I have a martingale dog training collar for my dog, I got the right size and all, but I am not sure where it is to sit on the dogs neck and that kind of stuff so any help would be appreciated.


  1. leashedf

    as close to the ears as U can get it.
    high and snug!!
    the collar slips over the dog’s head, then is adjusted to fit –
    use the sliding-figure-8 to fit the collar.
    U are adjusting the collar so that there’s MORE doubled-over collar,
    and LESS single-thickness collar.
    when properly fitted, the fabric-loop is FLAT,
    and the collar is HIGH and SNUG.
    no more than a Pinky-Tip (to first-joint) should slip between dog and collar,
    once it’s fitted; U want it to STAY up there,
    not slither down the dog’s neck toward their chest/shoulders.
    once the collar is snug, slide the fabric-loop to the back,
    so it’s centered at the top of the dog’s neck.
    now clip the leash on the metal D-ring.
    when the dog (or U) put tension on the leash,
    the fabric-loop closes, tightening the collar.

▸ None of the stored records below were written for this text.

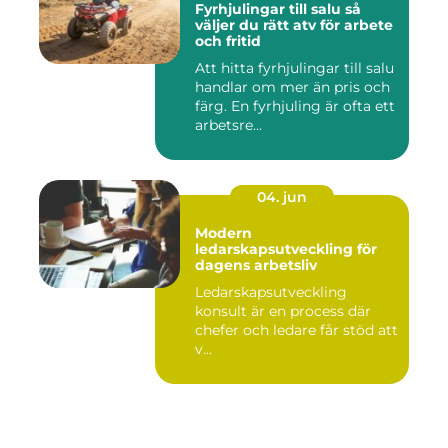
Fyrhjulingar till salu så
väljer du rätt atv för arbete
och fritid
Att hitta fyrhjulingar till salu
handlar om mer än pris och
färg. En fyrhjuling är ofta ett
arbetsre...
04. jun
Modern
ledarskapsutveckling för
dagens arbetsliv
Ledarskapsutveckling
konsult är en process där
chefer och ledare får stöd att
v...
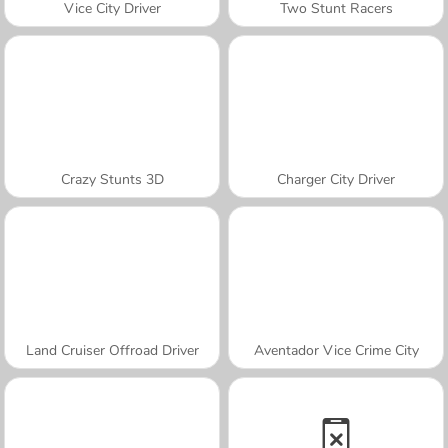
Vice City Driver
Two Stunt Racers
Crazy Stunts 3D
Charger City Driver
Land Cruiser Offroad Driver
Aventador Vice Crime City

    however, since the loop can only close to half its size,
    there’s no danger of ‘strangling’ or choking the dog.
    that’s why a martingale is AKA a ‘limited-slip’ collar.
    a choke or slip-collar closes to INFINITY:
    they can easily shut-off the airway,
    especially if U are so foolish as to imitate Cesar Millan,
    and HANG a dog
    (suspend them by their collar, with feet off the ground).

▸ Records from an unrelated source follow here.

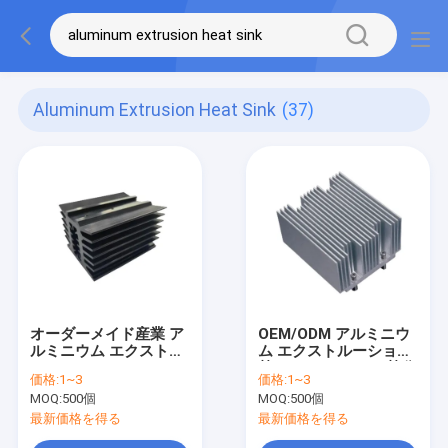
Aluminum Extrusion Heat Sink
(37)
オーダーメイド産業 ア
OEM/ODM アルミニウ
ルミニウム エクストル
ム エクストルーション
ーションヒートシンク
熱シンク シルバー 熱分
価格:
1~3
価格:
1~3
簡単にインストール
散
MOQ:
500個
MOQ:
500個
最新価格を得る
最新価格を得る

    HANGING a dog is DANGEROUS!!
    lifting a dog’s feet off the ground and shutting off their airway can cause death, brain-damage, epilepsy, and other serious injury.

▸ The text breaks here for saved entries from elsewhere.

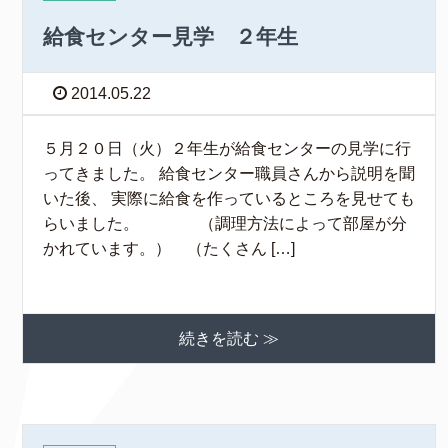
給食センター見学 ２年生
2014.05.22
５月２０日（火）２年生が給食センターの見学に行
ってきました。 給食センター職員さんから説明を聞
いた後、 実際に給食を作っているところを見せても
らいました。 （調理方法によって部屋が分
かれています。） （たくさん […]
続きを読む ≫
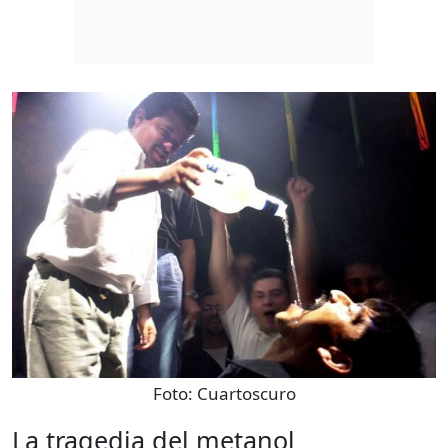
Foto:
Cuartoscuro
La tragedia del metanol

    martingales are safer than choke-chains or slip-collars;
    they are far less-likely to injure the dog’s trachea or cervical vertebrae.
    However, U still cannot safely HANG or SUSPEND a dog,
    even with a martingale!
    please make collar-corrections short and firm:
    a quick tug, then let the leash droop slightly.
    U want to get the dog into apropos position,
    then REWARD them with that easy-loose leash.
    a constant tension on the leash is counter-productive:
    it teaches the dog that walking is ‘tug-of-war’.
    walking should be BRISk, focused, and point to point,
    Vs sauntering, meandering, and goal-less.
    aim for a nearby object, go there; as U approach it,
    pick another, and repeat.
    dogs use the direction of our gaze to figure out where we are headed,
    so by looking toward our goal,
    we help the dog to understand where we (dog and human) are going.
    happy training!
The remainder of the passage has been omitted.